**Saved data entries**

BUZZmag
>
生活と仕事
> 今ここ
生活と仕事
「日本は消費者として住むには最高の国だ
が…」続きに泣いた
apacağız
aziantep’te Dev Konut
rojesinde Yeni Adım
* * *
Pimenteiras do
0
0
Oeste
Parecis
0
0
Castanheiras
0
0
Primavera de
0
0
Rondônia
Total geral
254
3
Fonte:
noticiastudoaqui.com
---
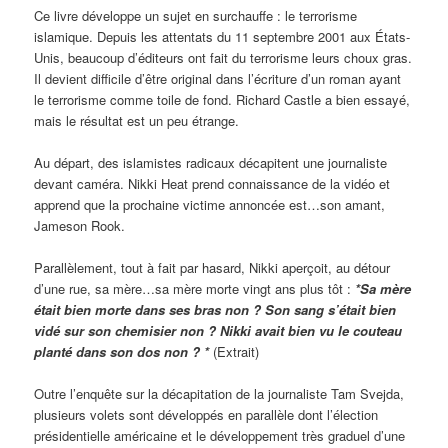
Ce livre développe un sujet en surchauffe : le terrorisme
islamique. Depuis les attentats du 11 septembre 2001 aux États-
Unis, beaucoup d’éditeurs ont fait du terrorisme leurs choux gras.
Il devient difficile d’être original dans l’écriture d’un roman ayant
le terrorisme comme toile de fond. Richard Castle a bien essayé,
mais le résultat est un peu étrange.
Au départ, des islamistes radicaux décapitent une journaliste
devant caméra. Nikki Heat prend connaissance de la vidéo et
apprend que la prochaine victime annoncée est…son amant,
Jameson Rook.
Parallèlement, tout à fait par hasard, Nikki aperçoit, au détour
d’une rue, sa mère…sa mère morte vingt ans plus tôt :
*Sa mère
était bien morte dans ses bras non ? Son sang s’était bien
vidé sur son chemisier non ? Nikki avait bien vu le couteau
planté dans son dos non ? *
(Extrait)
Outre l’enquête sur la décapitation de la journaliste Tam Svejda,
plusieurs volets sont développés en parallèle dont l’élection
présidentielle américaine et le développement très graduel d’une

**EXERCISE GOAL**
What do the lines above say from the one containing "vidé sur son" down to the one containing "présidentielle américaine et"? Return them exactly, both end lines included, and only them.

**TASK OUTPUT**
vidé sur son chemisier non ? Nikki avait bien vu le couteau
planté dans son dos non ? *
(Extrait)
Outre l’enquête sur la décapitation de la journaliste Tam Svejda,
plusieurs volets sont développés en parallèle dont l’élection
présidentielle américaine et le développement très graduel d’une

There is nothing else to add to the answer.